The U.S. Federal Reserve said Friday it is scaling back offerings of emergency cash to banks amid waning demand in a step toward pulling back its extraordinary support for the financial system, which appears to be stabilizing after a devastating crisis.
The Fed said it will reduce each of its two Term Auction Facility auctions in September to $75 billion from $100 billion.
The Fed created TAF auctions to supply financial institutions with cash as the credit meltdown, which began in the second half of 2007, became more pronounced and the Fed steadily increased the amounts it was offering.
In its most recent auction, the Fed offered $100 billion but had bids for only $73.4 billion.
As financial markets heal, the Fed will begin to exit from its policies of providing massive liquidity and cutting interest rates to near zero.
"If the government doesn't have to provide a backstop anymore it suggests confidence is on the rise, and indicates that credit markets are repairing," said Jack Ablin, chief investment officer at Harris Private Bank in Chicago.
Richmond Fed President Jeffrey Lacker said on Thursday the Fed should curtail its purchases of longer-term securities if an economic rebound that appears to be in place gains strength.

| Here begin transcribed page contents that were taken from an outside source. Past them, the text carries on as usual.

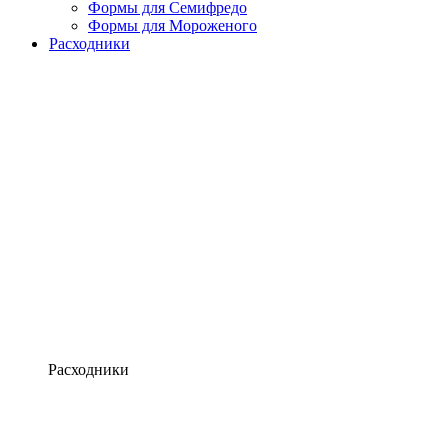
Формы для Семифредо
Формы для Мороженого
Расходники
Расходники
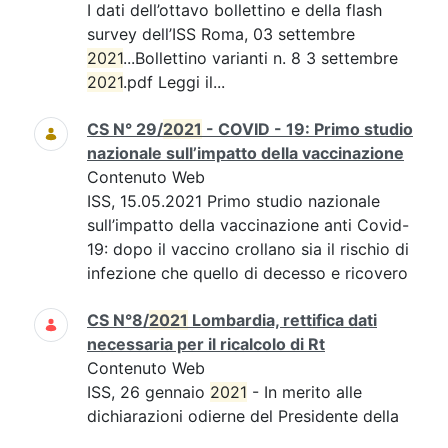
I dati dell’ottavo bollettino e della flash
survey dell’ISS Roma, 03 settembre
2021
...Bollettino varianti n. 8 3 settembre
2021
.pdf Leggi il...
CS N° 29/
2021
- COVID - 19: Primo studio
nazionale sull’impatto della vaccinazione
Contenuto Web
ISS, 15.05.2021 Primo studio nazionale
sull’impatto della vaccinazione anti Covid-
19: dopo il vaccino crollano sia il rischio di
infezione che quello di decesso e ricovero
CS N°8/
2021
Lombardia, rettifica dati
necessaria per il ricalcolo di Rt
Contenuto Web
ISS, 26 gennaio
2021
- In merito alle
dichiarazioni odierne del Presidente della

Lacker and others are concerned the Fed's bloated balance sheet will set the stage for inflation when the recovery gets going.
"Anything that'll help reduce the Fed's balance sheet is greatly welcome," Ablin said. "I would expect further steps down the line."
Some Fed programs will roll off naturally as demand dies down. Others, such as the purchases of longer-term Treasury and mortgage-related securities, will be harder to unwind.